AsianInvesterAsianInvester

Lack of demand is key concern for Chinese ETF managers

Xu Zhiyan of Hua An tells a conference that while ETFs are being launched in China, subscription levels are low and trading volumes are diminishing. He advocates more education.
Lack of demand is key concern for Chinese ETF managers

The plan to introduce a mainland-listed ETF linked to Hong Kong stocks may have triggered heated debate in Hong Kong, but fund managers in China are less excited, noting there is scant demand for passive investment products and what little there might be is declining.

Speaking at the ETF & Indexing Investment Summit Asia 2011 in Hong Kong yesterday, Xu Zhiyan, managing director of passive investment at Hua An Fund Management, pointed out that demand for the prospective ETF is problematic because investor appetite needs time to develop.

China’s vice-premier Li Keqiang unveiled the ETF plan during his visit to Hong Kong last month as part of a broader set of announcements to foster further cross-border investment.

The ETF is seen by Hong Kong investors as a scaled-down version of the experimental “through-train” programme announced in August 2007 to allow mainland investors to buy overseas stocks directly. That programme, which was quickly put on hold, helped to push the Hang Seng Index through the 31,000 point barrier within two months.

Thanks to the efforts of the three stock exchanges, the China Securities Regulatory Commission (CSRC) and fund management firms, ETFs have developed rapidly in China in the last two years. Eleven were listed last year and 11 more are expected to be listed by the end of 2011.

However, Xu points out: “The problem is that the size of ETF funds is getting smaller and smaller.”

Huatai PineBridge, for instance, launched the Shanghai Stock Exchange (SSE) mid-small cap ETF in January. By the end of June, its subscription was only 51 million units.
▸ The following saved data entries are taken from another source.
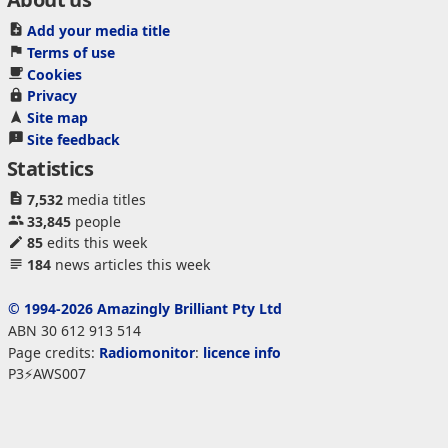
Add your media title
Terms of use
Cookies
Privacy
Site map
Site feedback
Statistics
7,532
media titles
33,845
people
85
edits this week
184
news articles this week
© 1994-2026 Amazingly Brilliant Pty Ltd
ABN 30 612 913 514
Page credits:
Radiomonitor
:
licence info
P3⚡AWS007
By contrast, Huatai PineBridge’s SSE dividend ETF, launched in 2006, has 945 million units.

Xu notes that by the end of last year, the first five ETFs, launched in 2004 and in 2006, had a combined market share of nearly 90%, of which the first three had almost 80% and still have by far the highest turnover and trading volume. China’s largest ETF, E Fund’s SSE 100 ETF launched in 2006, had subscription of 24.2 billion units by the end of June.  

Further, Xu also says that the trading volume of ETFs has gone down this year, although that is mostly due to unfavourable market conditions.

“In China, people want to buy equity and can tolerate high volatility and are less fond of index product with low beta,” Xu says, adding that brokers don’t have enough incentive to sell ETFs. “There are many active equity investors in China, but the number of ETF investors is very limited.”

ETF trading in China is order-driven and trading volume depends on supply and demand. Xu suggests further investor education from fund houses and brokers is needed to cultivate demand.

But China is set to include ETFs as part of its margin trading and securities lending programme, which means investors will be able to short ETFs. Xu suggests that this will help to improve the liquidity of ETF products.